At the same time, Jesusa can hardly be considered a feminist hero because her lifetime of a struggle does not lead to any victories (DeMott, 2006). She isolates herself from men, refuses to get married after the death of her first husband, she confronts men multiple times, and bears no children, and she works hard to support herself. However, none of these efforts and decisions makes her life easier or happier. Jesusa remains a socially weak and depowered person with limited rights dealing with inequality.

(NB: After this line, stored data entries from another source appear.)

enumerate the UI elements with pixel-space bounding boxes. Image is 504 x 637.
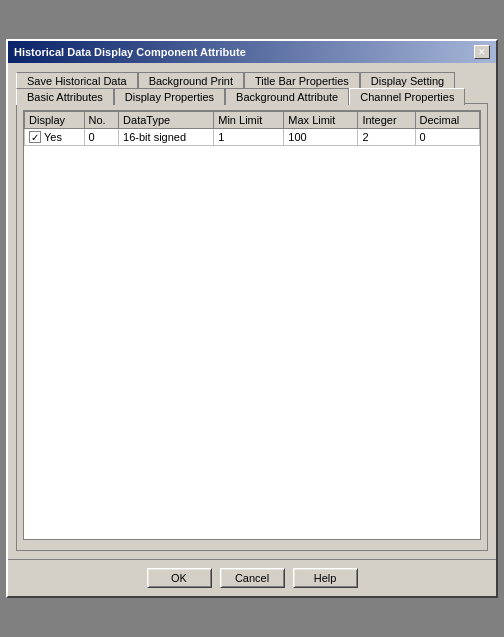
dialog-content: Save Historical Data Background Print Ti… (8, 63, 496, 559)
tab-display-properties[interactable]: Display Properties (114, 88, 225, 105)
col-header-datatype: DataType (119, 112, 214, 129)
table-header-row: Display No. DataType Min Limit Max Limit… (25, 112, 480, 129)
display-label: Yes (44, 131, 62, 143)
close-button[interactable]: ✕ (474, 45, 490, 59)
cell-maxlimit: 100 (284, 129, 358, 146)
tabs-row-2: Basic Attributes Display Properties Back… (16, 87, 488, 104)
col-header-display: Display (25, 112, 85, 129)
window-title: Historical Data Display Component Attrib… (14, 46, 246, 58)
tab-background-attribute[interactable]: Background Attribute (225, 88, 349, 105)
tabs-row-1: Save Historical Data Background Print Ti… (16, 71, 488, 88)
cell-decimal: 0 (415, 129, 479, 146)
display-checkbox-cell: ✓ Yes (29, 131, 80, 143)
data-table-container: Display No. DataType Min Limit Max Limit… (23, 110, 481, 540)
ok-button[interactable]: OK (147, 568, 212, 588)
cancel-button[interactable]: Cancel (220, 568, 285, 588)
title-bar: Historical Data Display Component Attrib… (8, 41, 496, 63)
tab-channel-properties[interactable]: Channel Properties (349, 88, 465, 105)
cell-minlimit: 1 (214, 129, 284, 146)
cell-datatype: 16-bit signed (119, 129, 214, 146)
display-checkbox[interactable]: ✓ (29, 131, 41, 143)
title-bar-controls: ✕ (474, 45, 490, 59)
cell-no: 0 (84, 129, 119, 146)
tab-panel: Display No. DataType Min Limit Max Limit… (16, 103, 488, 551)
tab-container: Save Historical Data Background Print Ti… (16, 71, 488, 551)
table-row: ✓ Yes 0 16-bit signed 1 100 2 0 (25, 129, 480, 146)
channel-properties-table: Display No. DataType Min Limit Max Limit… (24, 111, 480, 146)
dialog-footer: OK Cancel Help (8, 559, 496, 596)
cell-integer: 2 (358, 129, 415, 146)
col-header-maxlimit: Max Limit (284, 112, 358, 129)
tab-basic-attributes[interactable]: Basic Attributes (16, 88, 114, 105)
col-header-integer: Integer (358, 112, 415, 129)
dialog-window: Historical Data Display Component Attrib… (6, 39, 498, 598)
col-header-minlimit: Min Limit (214, 112, 284, 129)
col-header-decimal: Decimal (415, 112, 479, 129)
help-button[interactable]: Help (293, 568, 358, 588)
cell-display[interactable]: ✓ Yes (25, 129, 85, 146)
col-header-no: No. (84, 112, 119, 129)
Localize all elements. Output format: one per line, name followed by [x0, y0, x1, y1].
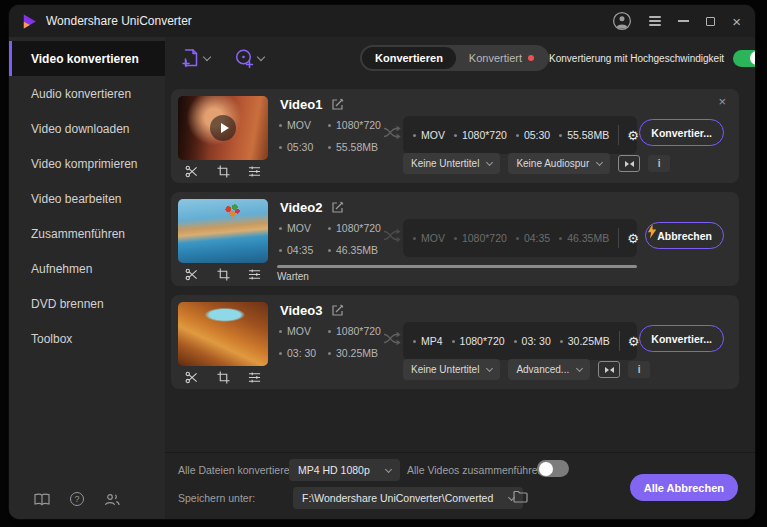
chevron-down-icon	[486, 365, 493, 372]
video-row-2: Video2 MOV 1080*720 04:35 46.35MB	[171, 192, 739, 286]
video-thumbnail[interactable]	[178, 199, 268, 263]
close-window-icon[interactable]: ×	[732, 14, 741, 29]
sidebar-item-zusammenfuehren[interactable]: Zusammenführen	[9, 216, 165, 251]
maximize-icon[interactable]	[706, 17, 715, 26]
footer-bar: Alle Dateien konvertieren zu: MP4 HD 108…	[165, 452, 755, 519]
gear-icon[interactable]: ⚙	[627, 232, 639, 245]
rename-icon[interactable]	[331, 304, 344, 317]
app-logo-icon	[21, 13, 38, 30]
chevron-down-icon	[596, 159, 603, 166]
trim-icon[interactable]	[185, 268, 198, 281]
cancel-button[interactable]: Abbrechen	[645, 222, 724, 249]
add-dvd-button[interactable]	[234, 48, 264, 68]
output-format-box[interactable]: MOV 1080*720 05:30 55.58MB ⚙	[403, 116, 637, 154]
crop-icon[interactable]	[217, 371, 230, 384]
sidebar-item-video-downloaden[interactable]: Video downloaden	[9, 111, 165, 146]
titlebar: Wondershare UniConverter ×	[9, 5, 755, 37]
app-window: Wondershare UniConverter × Video konvert…	[9, 5, 755, 519]
chevron-down-icon	[385, 465, 392, 472]
crop-icon[interactable]	[217, 165, 230, 178]
output-format-dropdown[interactable]: MP4 HD 1080p	[289, 459, 400, 481]
sidebar-item-toolbox[interactable]: Toolbox	[9, 321, 165, 356]
video-thumbnail[interactable]	[178, 96, 268, 160]
info-icon[interactable]: i	[648, 155, 670, 172]
gear-icon[interactable]: ⚙	[627, 129, 639, 142]
effects-icon[interactable]	[248, 165, 261, 178]
convert-button[interactable]: Konvertier...	[639, 325, 724, 352]
sidebar-item-audio-konvertieren[interactable]: Audio konvertieren	[9, 76, 165, 111]
source-info: MOV 1080*720 05:30 55.58MB	[279, 119, 381, 153]
source-info: MOV 1080*720 03: 30 30.25MB	[279, 325, 381, 359]
audio-dropdown[interactable]: Keine Audiospur	[508, 153, 610, 174]
highspeed-label: Konvertierung mit Hochgeschwindigkeit	[549, 53, 724, 64]
gear-icon[interactable]: ⚙	[628, 335, 640, 348]
video-row-1: Video1 MOV 1080*720 05:30 55.58MB	[171, 89, 739, 183]
source-info: MOV 1080*720 04:35 46.35MB	[279, 222, 381, 256]
support-icon[interactable]	[104, 493, 120, 506]
sidebar-item-video-bearbeiten[interactable]: Video bearbeiten	[9, 181, 165, 216]
sidebar-item-aufnehmen[interactable]: Aufnehmen	[9, 251, 165, 286]
add-files-button[interactable]	[181, 48, 210, 68]
rename-icon[interactable]	[331, 201, 344, 214]
help-icon[interactable]: ?	[70, 492, 84, 506]
play-overlay-icon[interactable]	[178, 96, 268, 160]
sidebar-item-video-konvertieren[interactable]: Video konvertieren	[9, 41, 165, 76]
tab-konvertieren[interactable]: Konvertieren	[362, 47, 456, 69]
convert-button[interactable]: Konvertier...	[639, 119, 724, 146]
merge-label: Alle Videos zusammenführen:	[407, 464, 546, 476]
main-panel: Konvertieren Konvertiert Konvertierung m…	[165, 37, 755, 519]
rename-icon[interactable]	[331, 98, 344, 111]
output-format-box[interactable]: MOV 1080*720 04:35 46.35MB ⚙	[403, 219, 637, 257]
video-name: Video1	[280, 97, 322, 112]
crop-icon[interactable]	[217, 268, 230, 281]
sidebar-item-video-komprimieren[interactable]: Video komprimieren	[9, 146, 165, 181]
video-row-3: Video3 MOV 1080*720 03: 30 30.25MB	[171, 295, 739, 389]
view-tabs: Konvertieren Konvertiert	[360, 45, 549, 71]
video-name: Video2	[280, 200, 322, 215]
save-to-label: Speichern unter:	[178, 492, 255, 504]
sidebar: Video konvertieren Audio konvertieren Vi…	[9, 37, 165, 519]
chevron-down-icon	[257, 52, 265, 60]
subtitle-dropdown[interactable]: Keine Untertitel	[403, 153, 500, 174]
video-thumbnail[interactable]	[178, 302, 268, 366]
subtitle-dropdown[interactable]: Keine Untertitel	[403, 359, 500, 380]
open-folder-icon[interactable]	[513, 490, 528, 503]
audio-dropdown[interactable]: Advanced...	[508, 359, 590, 380]
compress-icon[interactable]	[598, 361, 620, 378]
info-icon[interactable]: i	[628, 361, 650, 378]
status-label: Warten	[277, 271, 309, 282]
compress-icon[interactable]	[618, 155, 640, 172]
save-path-dropdown[interactable]: F:\Wondershare UniConverter\Converted	[293, 487, 523, 509]
trim-icon[interactable]	[185, 165, 198, 178]
remove-task-icon[interactable]: ×	[718, 95, 726, 108]
trim-icon[interactable]	[185, 371, 198, 384]
video-name: Video3	[280, 303, 322, 318]
chevron-down-icon	[576, 365, 583, 372]
chevron-down-icon	[203, 52, 211, 60]
highspeed-toggle[interactable]	[733, 50, 755, 67]
progress-bar	[277, 265, 637, 268]
menu-icon[interactable]	[649, 16, 661, 26]
user-guide-icon[interactable]	[34, 493, 50, 506]
account-avatar-icon[interactable]	[612, 11, 632, 31]
task-list: Video1 MOV 1080*720 05:30 55.58MB	[165, 79, 755, 452]
minimize-icon[interactable]	[678, 20, 689, 22]
effects-icon[interactable]	[248, 268, 261, 281]
chevron-down-icon	[486, 159, 493, 166]
merge-toggle[interactable]	[537, 460, 569, 477]
output-format-box[interactable]: MP4 1080*720 03: 30 30.25MB ⚙	[403, 322, 637, 360]
convert-arrows-icon	[383, 125, 403, 144]
convert-arrows-icon	[383, 331, 403, 350]
tab-konvertiert[interactable]: Konvertiert	[456, 47, 547, 69]
effects-icon[interactable]	[248, 371, 261, 384]
window-title: Wondershare UniConverter	[46, 14, 192, 28]
sidebar-item-dvd-brennen[interactable]: DVD brennen	[9, 286, 165, 321]
cancel-all-button[interactable]: Alle Abbrechen	[630, 474, 738, 501]
notification-dot	[528, 55, 534, 61]
toolbar: Konvertieren Konvertiert Konvertierung m…	[165, 37, 755, 79]
convert-arrows-icon	[383, 228, 403, 247]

“Here is to You, Jesusa!” is one of the most discussed books of the Latin American literature that highlights a series of important themes such as social division in Mexico throughout the beginning and the middle of the 20th century, the Mexican revolution, gender roles and inequalities, religion and spirituality (Blake, 2009). The story is a testimony of a female protagonist based on a real memoire of a Mexican woman who matches the modern perception of a feminist character but misses the element of liberation (Duran, 2016).


Blake, D. (2008). Chicana sexuality and gender. Durham, NC: Duke University Press.

Bueno, E. & Andre, M. (2012). The Woman in Latin American and Spanish Literature. Jefferson, MO: McFarland & Co.

DeMott, T. (2006). Into the hearts of the Amazons. Madison, WI: University of Books.

Duran, J. (2016). Women, Philosophy and Literature. London, UK: Routledge.

Ledford-Miller, L. (2012). Jesusa in the context of testimonios: Witness to an age or witness to herself? In E. Bueno & M. Andre (Eds), The Woman in Latin American and Spanish Literature. Jefferson, MO: McFarland & Co.